Archipel rebelle, Cuba ne se résout pas à un destin de « Pays sous influence ». Depuis la résistance indienne à la
Premiers habitants : les Amérindiens
Voilà cinq mille ans, Cuba était une terre vierge. Vers le quatrième millénaire av. J.-C., des Indiens venus d'Amérique du Sud y accostent en pirogue. Appartenant tous à la grande famille des Arawaks, ils se répartissent en trois ethnies. Les Siboneyes et les Guanahacabibes, nomades, vivent de la chasse à l'arc, de la pêche au harpon et de la cueillette. Ils logent dans des huttes de palme et se réfugient, au besoin, dans des grottes. Les Taïnos, sédentaires, sont agriculteurs : ils cultivent notamment le coton, qui leur sert de monnaie d'échange. La société taïno, organisée en chefferies dirigées par un cacique, est plus développée que les groupes nomades.
A l'arrivée des Blancs, environ 200 000 Arawaks peuplent Cuba. Un demi-siècle plus tard, ils ont quasiment disparu. Mais ils ont laissé au pays son nom : Cuba est un mot arawak.
Quant à l'appellation d'« Indiens » donnée aux aborigènes, elle vient de ce que Christophe Colomb crut avoir débarqué aux Indes en touchant l'Amérique. Les possessions espagnoles du Nouveau Monde furent baptisées, elles, « Indes occidentales ».
La conquête espagnole : colons et esclaves
Le 28 octobre 1492, Christophe Colomb et son équipage abordent Cuba. Les premiers contacts avec les Indiens sont pacifiques et bon enfant. Les explorateurs s'étonnent de voir les Taïnos « un tison à la main, fait d'herbes roulées, pour en boire la fumée » : ils découvrent le cigare ! Moins de vingt ans plus tard, en 1510, Diego Velázquez, mandaté par le roi d'Espagne pour conquérir l'île, débarque dans la baie de Guantanamo avec 300 hommes et trois ou quatre navires. Fidèle à sa réputation de massacreur d'Indiens, il fait un carnage. Le prêtre Bartolomé de Las Casas, qui accompagne les conquistadores, témoignera : « Les Indiens venaient à nous avec victuailles et sourires. Hommes, femmes, enfants : 3 000 êtres passés au fil de l'épée, en ma présence, sans raison aucune. » Sous la conduite du cacique taïno Hatuey, les aborigènes opposent une résistance farouche aux conquérants sanguinaires. Le 2 février 1512, Hatuey est capturé et brûlé vif. On raconte que, lorsqu'un prêtre vint lui proposer le baptême, le chef indien demanda : « Les chrétiens vont-ils au paradis ou en enfer ? » « Au paradis », répondit le prêtre. Hatuey choisit l'enfer. Son exécution marque la fin de la révolte des indigènes. En l'espace d'une génération, ils sont décimés par le travail forcé dans les mines d'or, les mauvais traitements et les épidémies. Pour pallier la disparition de la main-d'oeuvre indienne, les colons importeront des esclaves d'Afrique noire à partir de 1524.

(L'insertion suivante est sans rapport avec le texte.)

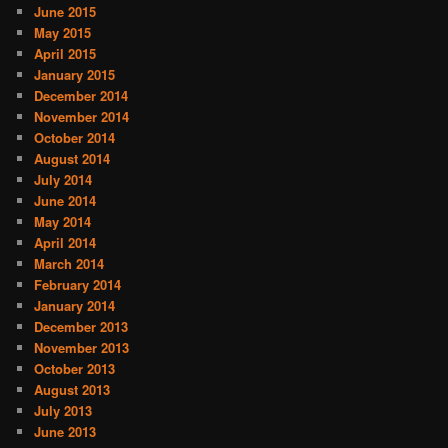
June 2015
May 2015
April 2015
January 2015
December 2014
November 2014
October 2014
August 2014
July 2014
June 2014
May 2014
April 2014
March 2014
February 2014
January 2014
December 2013
November 2013
October 2013
August 2013
July 2013
June 2013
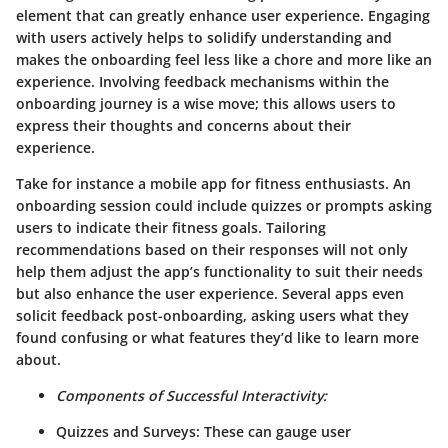
element that can greatly enhance user experience. Engaging
with users actively helps to solidify understanding and
makes the onboarding feel less like a chore and more like an
experience. Involving feedback mechanisms within the
onboarding journey is a wise move; this allows users to
express their thoughts and concerns about their
experience.
Take for instance a mobile app for fitness enthusiasts. An
onboarding session could include quizzes or prompts asking
users to indicate their fitness goals. Tailoring
recommendations based on their responses will not only
help them adjust the app’s functionality to suit their needs
but also enhance the user experience. Several apps even
solicit feedback post-onboarding, asking users what they
found confusing or what features they’d like to learn more
about.
Components of Successful Interactivity:
Quizzes and Surveys:
These can gauge user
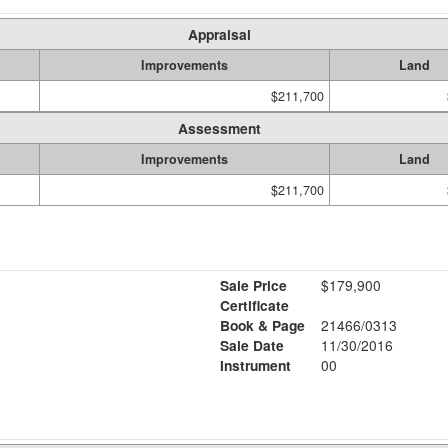
Appraisal
Improvements
Land
$211,700
Assessment
Improvements
Land
$211,700
Sale Price
$179,900
Certificate
Book & Page
21466/0313
Sale Date
11/30/2016
Instrument
00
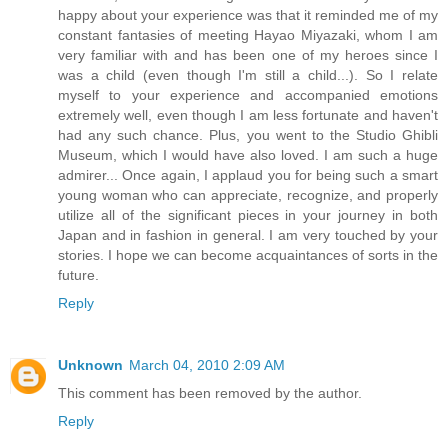
happy about your experience was that it reminded me of my
constant fantasies of meeting Hayao Miyazaki, whom I am
very familiar with and has been one of my heroes since I
was a child (even though I'm still a child...). So I relate
myself to your experience and accompanied emotions
extremely well, even though I am less fortunate and haven't
had any such chance. Plus, you went to the Studio Ghibli
Museum, which I would have also loved. I am such a huge
admirer... Once again, I applaud you for being such a smart
young woman who can appreciate, recognize, and properly
utilize all of the significant pieces in your journey in both
Japan and in fashion in general. I am very touched by your
stories. I hope we can become acquaintances of sorts in the
future.
Reply
Unknown
March 04, 2010 2:09 AM
This comment has been removed by the author.
Reply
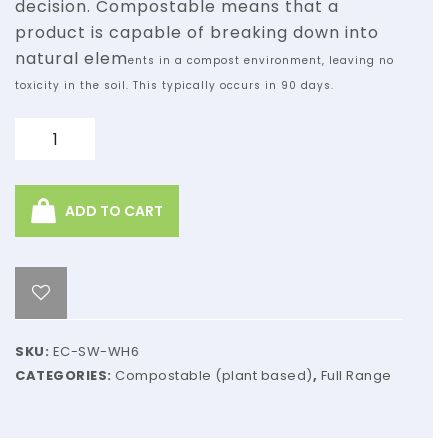
decision. Compostable means
that a
product is capable of breaking down into
natural elem
ents in a compost
environment, leaving no
toxicity in the soil. This typically occurs in 90 days.
Quantity
ADD TO CART
SKU:
EC-SW-WH6
CATEGORIES:
Compostable (plant based)
,
Full Range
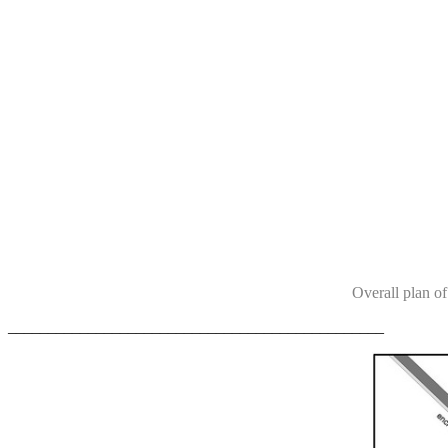
Overall plan of
_______________________________________________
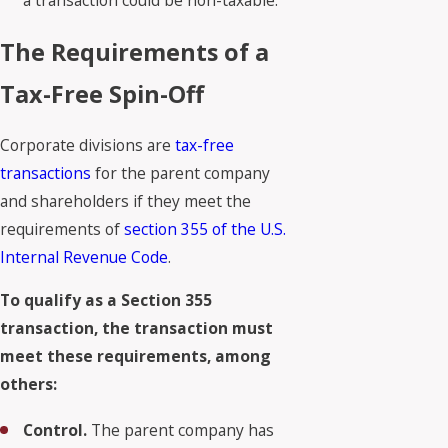
a transaction could be non-taxable.
The Requirements of a
Tax-Free Spin-Off
Corporate divisions are
tax-free
transactions
for the parent company
and shareholders if they meet the
requirements of
section 355 of the U.S.
Internal Revenue Code
.
To qualify as a Section 355
transaction, the transaction must
meet these requirements, among
others:
Control.
The parent company has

Dans la deuxième moitié du XVIIIe siècle, la culture de la canne à sucre connaîtra un développement spectaculaire, et le nombre des esclaves passera de 40 000 en 1774 à 470 000 en 1840. Comme le résume un écrivain cubain, « pour récolter de l'or blanc, les Espagnols broyèrent des Noirs ». L'esclavage ne sera aboli qu'en 1886.
Pirates et corsaires : un archipel convoité
Après avoir épuisé les réserves en or de Cuba, les conquistadores s'attaquent à celles du Pérou et du Mexique, beaucoup plus importantes. Par sa position stratégique sur la route de la métropole, l'île devient la plaque tournante du négoce avec les colonies. Les galions espagnols remplis d'or, de pierres et de bois précieux, font escale dans les ports cubains de Santiago et de La Havane, où ils chargent du sucre et du tabac. Les richesses qui transitent par Cuba excitent la convoitise des adversaires de l'Espagne : la France, l'Angleterre, la Hollande, dont les colonies encerclent l'île. Pas étonnant, donc, que l'histoire de Cuba, du XVIe au XVIIIe siècle, regorge d'attaques de corsaires et de pirates : les corsaires abordent les navires d'un pays ennemi à la demande d'un gouvernement, tandis que des pirates agissent pour leur propre compte.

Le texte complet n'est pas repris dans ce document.